Al pobre hombrecito casi lo destrozaban en la aventura. Ahora a esa cruel expresión del humor la calificarían de agresión a la dignidad de una persona afectada por acondroplasia.
En dos o tres generaciones, en medio planeta, quizás por influencia norteamericana, la sociedad se ha tornado multiculturalista. No se puede o debe ofender a nadie.
El problema radica en quién determina lo que es ofensa, cómo se impide o cómo se castiga. ¿El propio afectado? No parece razonable. Cuando un energúmeno decide “vengar” al profeta Mahoma porque lo pintaron y ello se prohíbe en el Corán para evitar la idolatría, ¿tiene justificación la represalia?
No. Como no la tendría el que un cristiano ejecutara a un hereje por no comer cerdo, como hicieron hasta el siglo XVIII. (“Yo te untaré mis obras con tocino/ para que no me las muerdas, Gongorilla”, advertía el antisemita Quevedo a Góngora para que no lo plagiara).
Todas las religiones están llenas de prohibiciones o imposiciones arbitrarias.
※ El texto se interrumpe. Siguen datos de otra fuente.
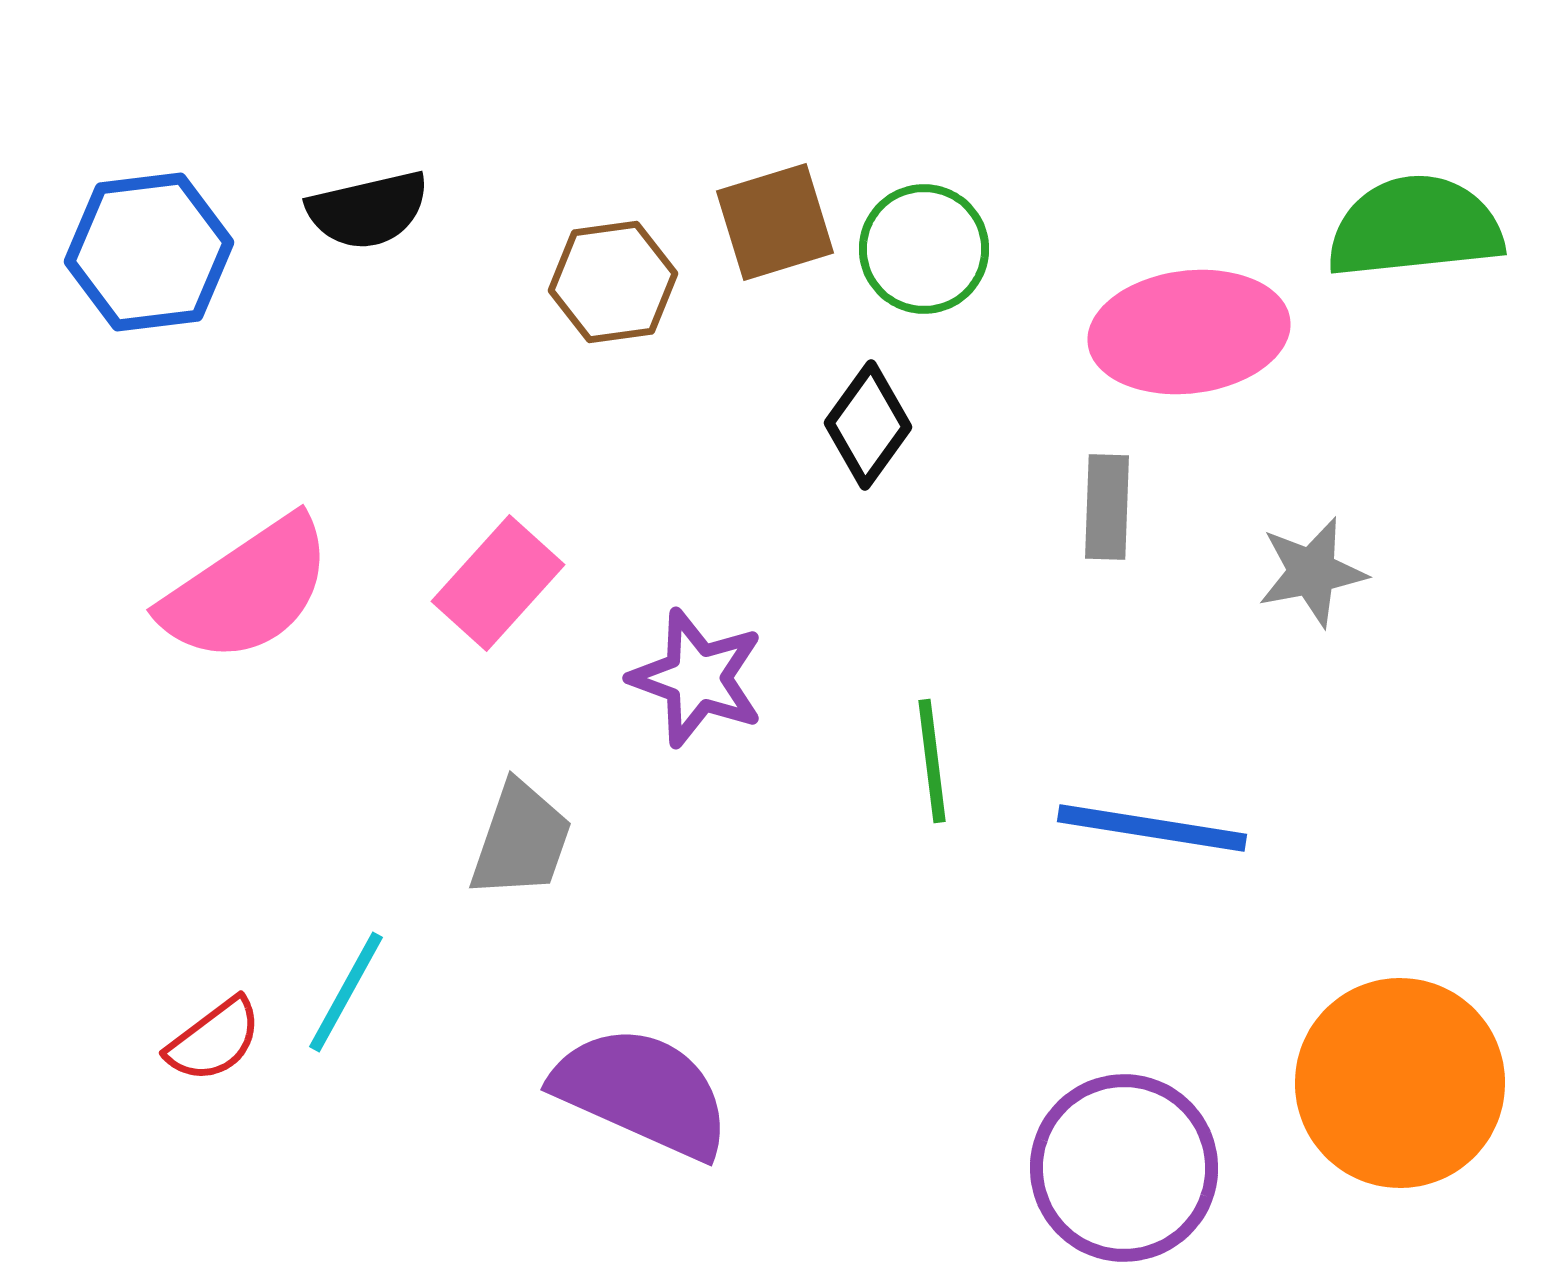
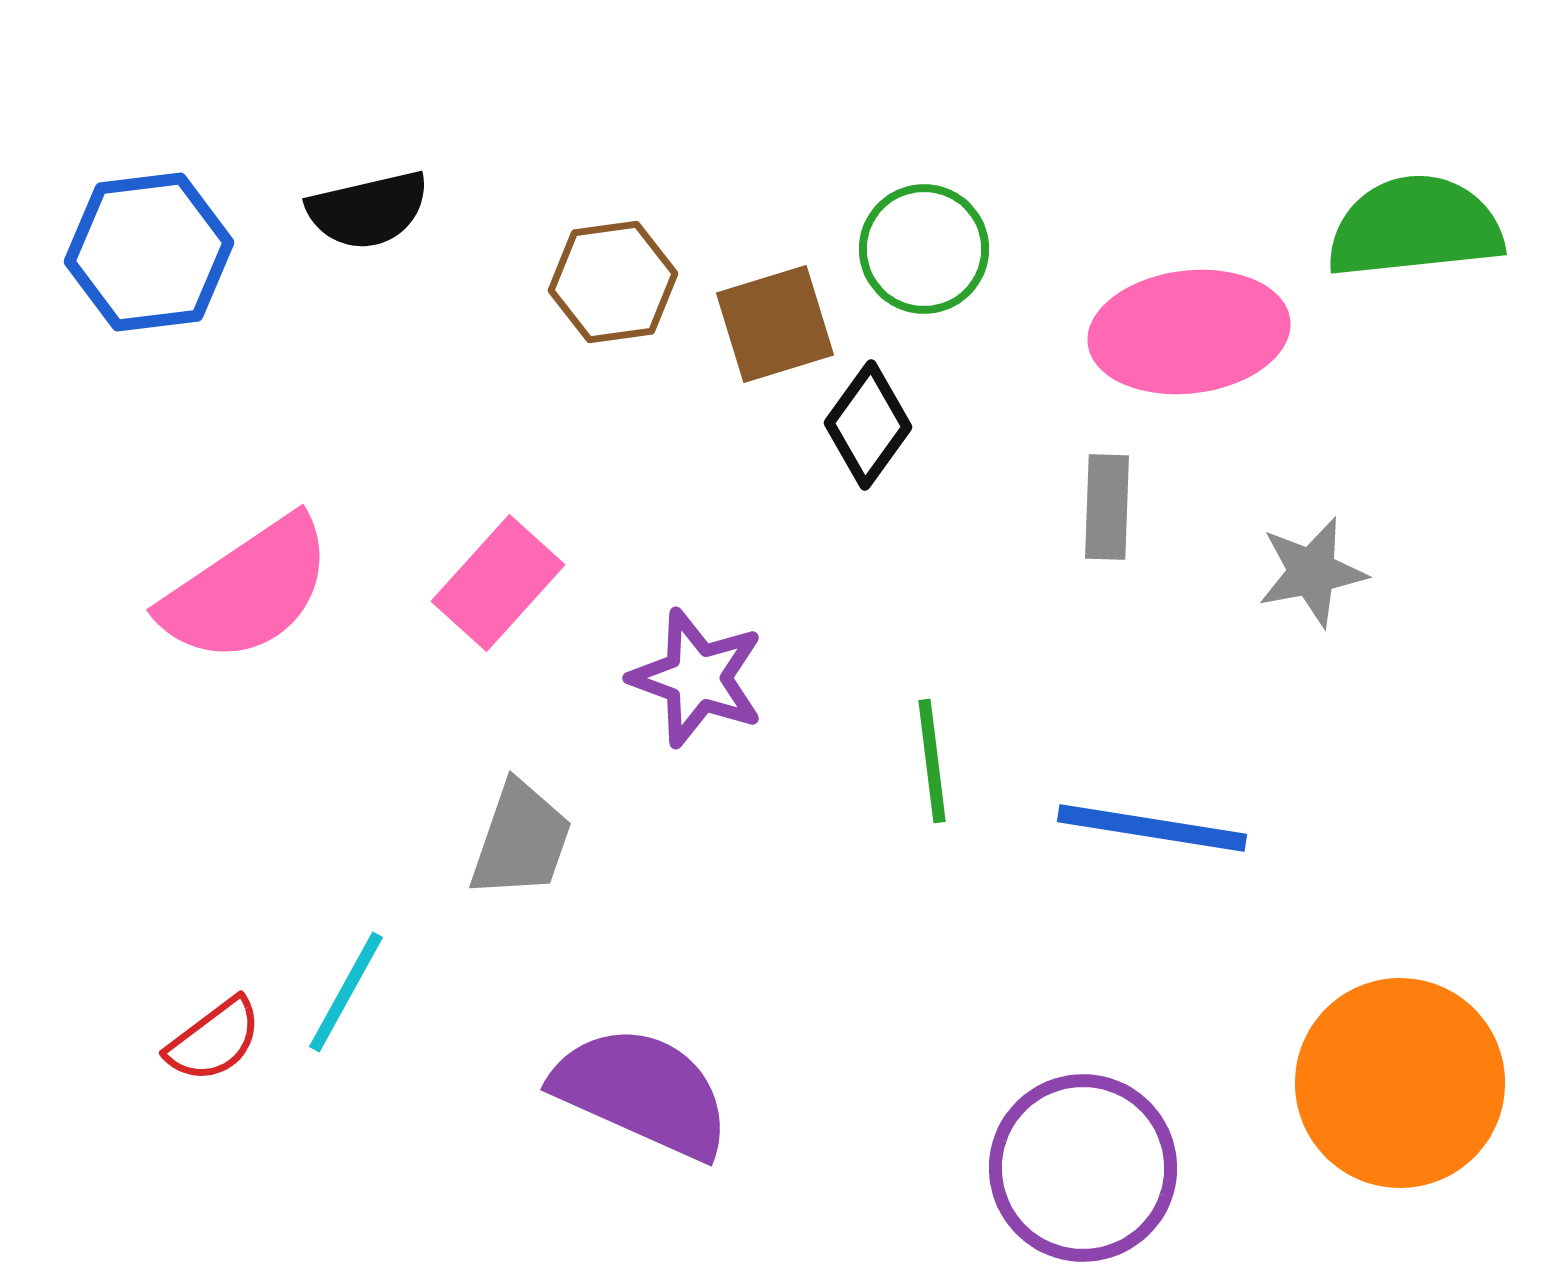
brown square: moved 102 px down
purple circle: moved 41 px left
Conviene predicar el respeto a esas costumbres, pero, simultáneamente, enseñar a sus adeptos que la tolerancia pasa por admitir, incluso, a los intolerantes, e ignorar a los irreverentes.
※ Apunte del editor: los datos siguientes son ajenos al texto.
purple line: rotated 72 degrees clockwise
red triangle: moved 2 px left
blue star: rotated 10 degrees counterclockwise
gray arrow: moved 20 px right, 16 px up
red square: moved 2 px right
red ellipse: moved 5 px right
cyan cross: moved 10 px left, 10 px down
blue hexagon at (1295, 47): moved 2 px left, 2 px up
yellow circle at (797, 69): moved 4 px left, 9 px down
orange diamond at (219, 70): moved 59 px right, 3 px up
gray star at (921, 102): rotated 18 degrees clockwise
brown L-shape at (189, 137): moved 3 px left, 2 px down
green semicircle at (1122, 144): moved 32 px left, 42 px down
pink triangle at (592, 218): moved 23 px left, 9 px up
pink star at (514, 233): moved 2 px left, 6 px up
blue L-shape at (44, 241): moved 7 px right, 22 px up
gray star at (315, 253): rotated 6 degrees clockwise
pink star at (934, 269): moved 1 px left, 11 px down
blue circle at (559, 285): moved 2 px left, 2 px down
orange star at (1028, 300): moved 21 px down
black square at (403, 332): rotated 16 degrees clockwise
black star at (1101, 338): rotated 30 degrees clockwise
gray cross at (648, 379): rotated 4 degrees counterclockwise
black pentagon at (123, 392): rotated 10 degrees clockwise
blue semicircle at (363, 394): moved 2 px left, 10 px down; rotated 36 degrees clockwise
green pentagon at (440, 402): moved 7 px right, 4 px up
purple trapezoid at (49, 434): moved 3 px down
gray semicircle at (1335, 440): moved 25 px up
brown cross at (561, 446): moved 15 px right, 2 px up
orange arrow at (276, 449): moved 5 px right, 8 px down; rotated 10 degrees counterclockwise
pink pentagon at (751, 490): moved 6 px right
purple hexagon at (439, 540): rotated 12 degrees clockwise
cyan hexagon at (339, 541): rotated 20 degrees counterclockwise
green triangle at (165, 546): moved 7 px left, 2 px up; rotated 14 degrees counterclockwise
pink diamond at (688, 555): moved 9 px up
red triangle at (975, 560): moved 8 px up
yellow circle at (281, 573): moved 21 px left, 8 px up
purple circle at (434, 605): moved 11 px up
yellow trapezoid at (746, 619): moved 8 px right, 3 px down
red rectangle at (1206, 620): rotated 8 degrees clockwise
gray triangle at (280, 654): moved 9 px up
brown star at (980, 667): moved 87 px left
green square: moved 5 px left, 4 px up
Charlie Hebdo, que se burlaba de Mahoma, también ha tenido el mal gusto de dibujar en portada un ménage à trois de la Trinidad católica.
Evidentemente lo que antes fue considerado sacrílego, apenas ya era una grosería a la que no había que darle importancia.
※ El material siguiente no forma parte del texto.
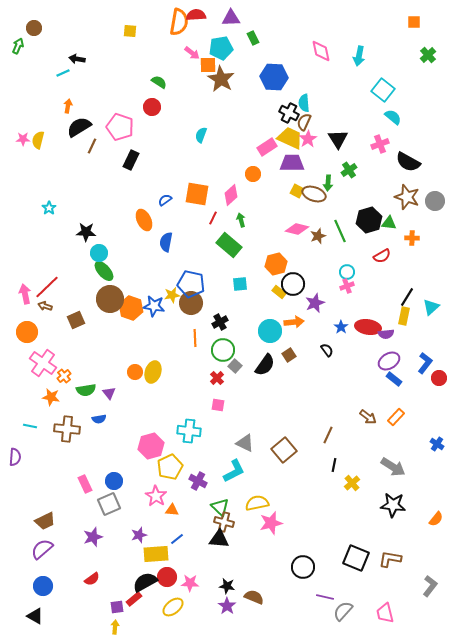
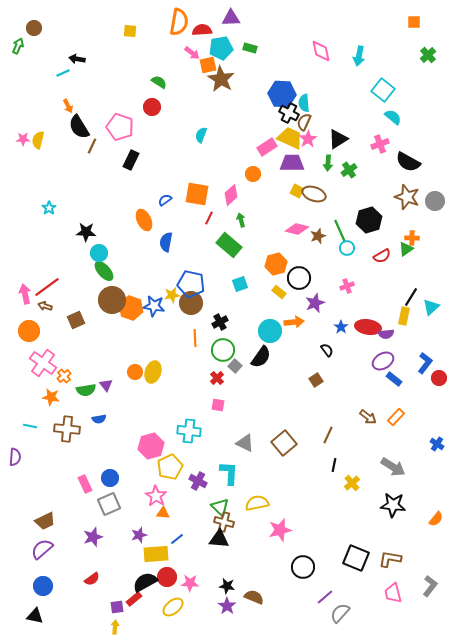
red semicircle at (196, 15): moved 6 px right, 15 px down
green rectangle at (253, 38): moved 3 px left, 10 px down; rotated 48 degrees counterclockwise
orange square at (208, 65): rotated 12 degrees counterclockwise
blue hexagon at (274, 77): moved 8 px right, 17 px down
orange arrow at (68, 106): rotated 144 degrees clockwise
black semicircle at (79, 127): rotated 90 degrees counterclockwise
black triangle at (338, 139): rotated 30 degrees clockwise
green arrow at (328, 183): moved 20 px up
red line at (213, 218): moved 4 px left
green triangle at (389, 223): moved 17 px right, 26 px down; rotated 42 degrees counterclockwise
cyan circle at (347, 272): moved 24 px up
cyan square at (240, 284): rotated 14 degrees counterclockwise
black circle at (293, 284): moved 6 px right, 6 px up
red line at (47, 287): rotated 8 degrees clockwise
black line at (407, 297): moved 4 px right
brown circle at (110, 299): moved 2 px right, 1 px down
orange circle at (27, 332): moved 2 px right, 1 px up
brown square at (289, 355): moved 27 px right, 25 px down
purple ellipse at (389, 361): moved 6 px left
black semicircle at (265, 365): moved 4 px left, 8 px up
purple triangle at (109, 393): moved 3 px left, 8 px up
brown square at (284, 450): moved 7 px up
cyan L-shape at (234, 471): moved 5 px left, 2 px down; rotated 60 degrees counterclockwise
blue circle at (114, 481): moved 4 px left, 3 px up
orange triangle at (172, 510): moved 9 px left, 3 px down
pink star at (271, 523): moved 9 px right, 7 px down
purple line at (325, 597): rotated 54 degrees counterclockwise
gray semicircle at (343, 611): moved 3 px left, 2 px down
pink trapezoid at (385, 613): moved 8 px right, 20 px up
black triangle at (35, 616): rotated 18 degrees counterclockwise
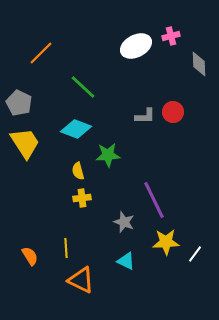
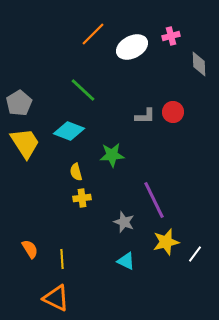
white ellipse: moved 4 px left, 1 px down
orange line: moved 52 px right, 19 px up
green line: moved 3 px down
gray pentagon: rotated 15 degrees clockwise
cyan diamond: moved 7 px left, 2 px down
green star: moved 4 px right
yellow semicircle: moved 2 px left, 1 px down
yellow star: rotated 12 degrees counterclockwise
yellow line: moved 4 px left, 11 px down
orange semicircle: moved 7 px up
orange triangle: moved 25 px left, 18 px down
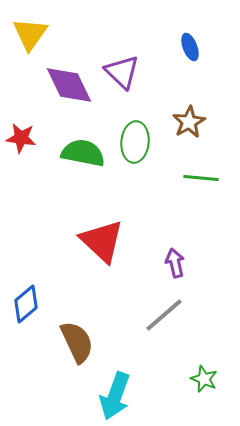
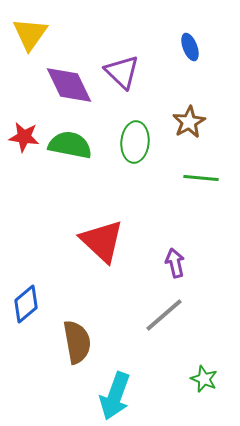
red star: moved 3 px right, 1 px up
green semicircle: moved 13 px left, 8 px up
brown semicircle: rotated 15 degrees clockwise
A los cristianos seguramente les mortificaría el dibujo, pero la madurez cívica consiste en entender que no existen los delitos de opinión más allá de nuestra subjetiva fantasía.
¿Puede educarse para la tolerancia?
Creo que sí. A los jóvenes y adultos los conminaría a leer y discutir las “Once creencias irracionales básicas” de Albert Ellis.
Este psicólogo –creador de la “Terapia Racional Emotiva”– enseña a descubrir las ideas absurdas y a luchar contra ellas. Ideas donde el honor personal o la felicidad radican en la supuesta complacencia de un ser superior, trascendente y desconocido, o en los textos sagrados que este inspiró.
Hay que educar para la duda y para el escepticismo. Lo que nos mata son las certezas y las verdades absolutas. Eso está en el texto de Ellis. Vayamos en su búsqueda antes de la próxima matanza.